Record set:

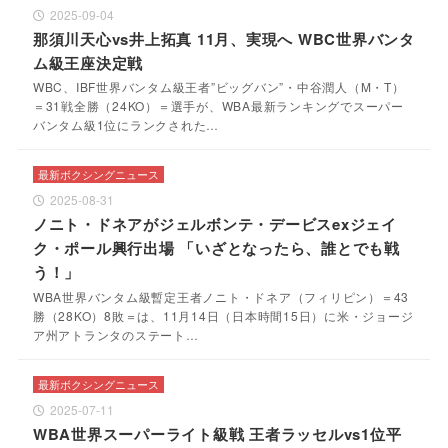
2025-09-04
那須川天心vs井上拓真 11月、実現へ WBC世界バンタ
ム級王座決定戦
WBC、IBF世界バンタム級王者”ビッグバン”・中谷潤人（M・T）
＝31戦全勝（24KO）＝選手が、WBA最新ランキングでスーパー
バンタム級1位にランクされた…
最新ボクシングニュース
2025-08-31
ノニト・ドネアがジェルボンテ・デービスexジェイ
ク・ポール興行出場 「いざとなったら、誰とでも戦
う！」
WBA世界バンタム級暫定王者ノニト・ドネア（フィリピン）＝43
勝（28KO）8敗＝は、11月14日（日本時間15日）に米・ジョージ
ア州アトランタのステート…
最新ボクシングニュース
2025-07-11
WBA世界スーパーライト級戦 王者ラッセルvs1位平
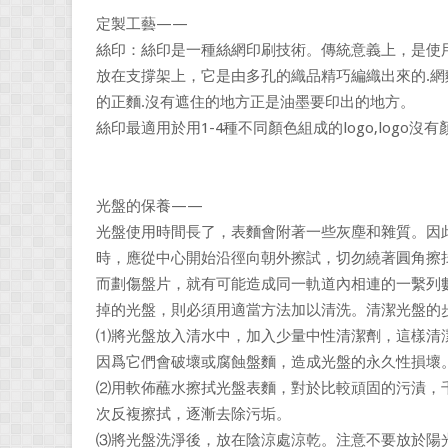
定製工藝——
絲印：絲印是一種絲網印刷技術。傳統意義上，是使
放在支撐架上，它是由多孔的織品精巧編織出來的.
的正麵.沒有遮住的地方正是油墨要印出的地方。
絲印最適用於用1-4種不同顏色組成的logo,logo
光盤的保養——
光盤使用時間長了，表麵會附著一些灰塵和雜質。因
時，應從中心開始沿徑向朝外擦試，切勿繞著圓角擦
而劃傷盤片，就有可能造成同一軌道內相連的一繫列
掉的光盤，則必須用適當方法加以清洗。清潔光盤的
⑴將光盤放入清水中，加入少量中性清潔劑，這樣清
因爲它們會破壞或腐蝕盤麵，造成光盤的永久性損壞
⑵用軟佈蘸水擦拭光盤表麵，對於比較頑固的污漬，
次反複擦拭，逐漸去除污垢。
⑶將光盤洗淨後，放在陰涼處涼乾。注意不要放於陽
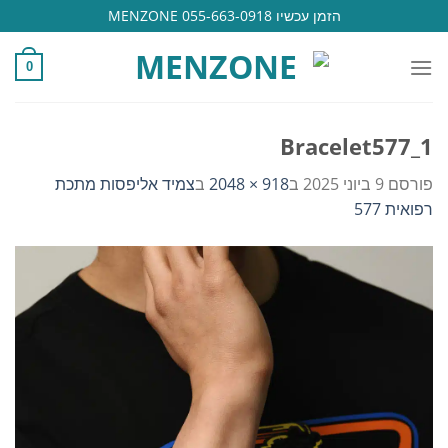
Ski
הזמן עכשיו 055-663-0918 MENZONE
t
conten
0
Bracelet577_1
פורסם
9 ביוני 2025
ב
918 × 2048
ב
צמיד אליפסות מתכת
רפואית 577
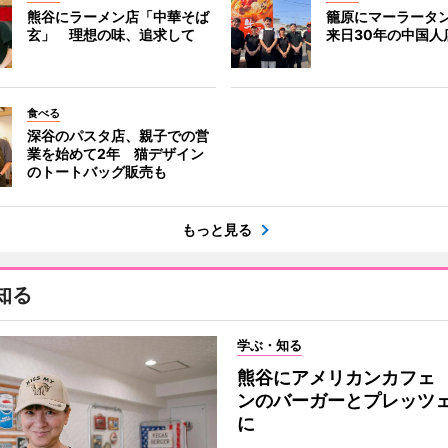
熊谷にラーメン店「中華そば
籠原にマーラータ
玄」 理想の味、追求して
来日30年の中国人
食べる
深谷のパスタ店、親子での営
業を始めて2年 猫デザイン
のトートバッグ販売も
もっと見る
知る
学ぶ・知る
熊谷にアメリカンカフェ
ンのバーガーとプレッツ
に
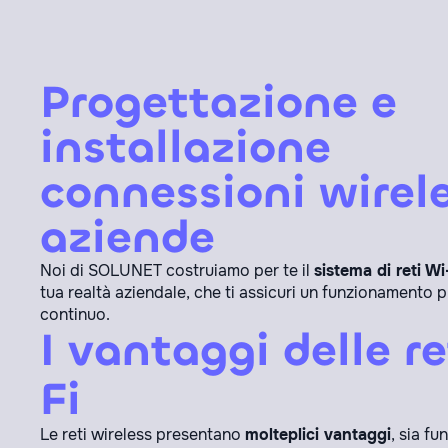
Progettazione e
installazione
connessioni wirele
aziende
Noi di SOLUNET costruiamo per te il
sistema di reti Wi
tua realtà aziendale, che ti assicuri un funzionamento 
continuo.
I vantaggi delle r
Fi
Le reti wireless presentano
molteplici vantaggi
, sia fu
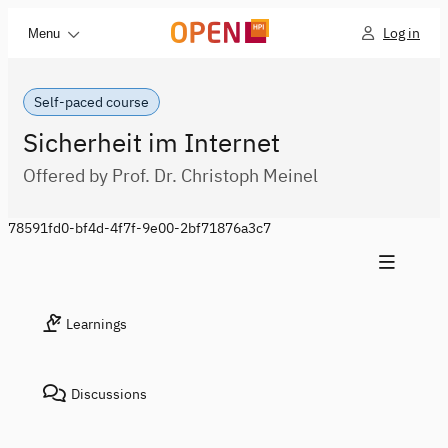
Log in
Menu
Self-paced course
Sicherheit im Internet
Offered by Prof. Dr. Christoph Meinel
78591fd0-bf4d-4f7f-9e00-2bf71876a3c7
Learnings
Discussions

Aim of the task:
Although the records above contain pictures, your copy should give only their text, exactly as written.

Answer space:
2025-09-04
那須川天心vs井上拓真 11月、実現へ WBC世界バンタ
ム級王座決定戦
WBC、IBF世界バンタム級王者”ビッグバン”・中谷潤人（M・T）
＝31戦全勝（24KO）＝選手が、WBA最新ランキングでスーパー
バンタム級1位にランクされた…
最新ボクシングニュース
2025-08-31
ノニト・ドネアがジェルボンテ・デービスexジェイ
ク・ポール興行出場 「いざとなったら、誰とでも戦
う！」
WBA世界バンタム級暫定王者ノニト・ドネア（フィリピン）＝43
勝（28KO）8敗＝は、11月14日（日本時間15日）に米・ジョージ
ア州アトランタのステート…
最新ボクシングニュース
2025-07-11
WBA世界スーパーライト級戦 王者ラッセルvs1位平
定製工藝——
絲印：絲印是一種絲網印刷技術。傳統意義上，是使
放在支撐架上，它是由多孔的織品精巧編織出來的.
的正麵.沒有遮住的地方正是油墨要印出的地方。
絲印最適用於用1-4種不同顏色組成的logo,logo
光盤的保養——
光盤使用時間長了，表麵會附著一些灰塵和雜質。因
時，應從中心開始沿徑向朝外擦試，切勿繞著圓角擦
而劃傷盤片，就有可能造成同一軌道內相連的一繫列
掉的光盤，則必須用適當方法加以清洗。清潔光盤的
⑴將光盤放入清水中，加入少量中性清潔劑，這樣清
因爲它們會破壞或腐蝕盤麵，造成光盤的永久性損壞
⑵用軟佈蘸水擦拭光盤表麵，對於比較頑固的污漬，
次反複擦拭，逐漸去除污垢。
⑶將光盤洗淨後，放在陰涼處涼乾。注意不要放於陽
Ski
הזמן עכשיו 055-663-0918 MENZONE
t
conten
0
Bracelet577_1
פורסם
9 ביוני 2025
ב
918 × 2048
ב
צמיד אליפסות מתכת
רפואית 577
熊谷にラーメン店「中華そば
籠原にマーラータ
玄」 理想の味、追求して
来日30年の中国人
食べる
深谷のパスタ店、親子での営
業を始めて2年 猫デザイン
のトートバッグ販売も
もっと見る
知る
学ぶ・知る
熊谷にアメリカンカフェ
ンのバーガーとプレッツ
に
Progettazione e
installazione
connessioni wirele
aziende
Noi di SOLUNET costruiamo per te il
sistema di reti Wi
tua realtà aziendale, che ti assicuri un funzionamento 
continuo.
I vantaggi delle r
Fi
Le reti wireless presentano
molteplici vantaggi
, sia fu
Log in
Menu
Self-paced course
Sicherheit im Internet
Offered by Prof. Dr. Christoph Meinel
78591fd0-bf4d-4f7f-9e00-2bf71876a3c7
Learnings
Discussions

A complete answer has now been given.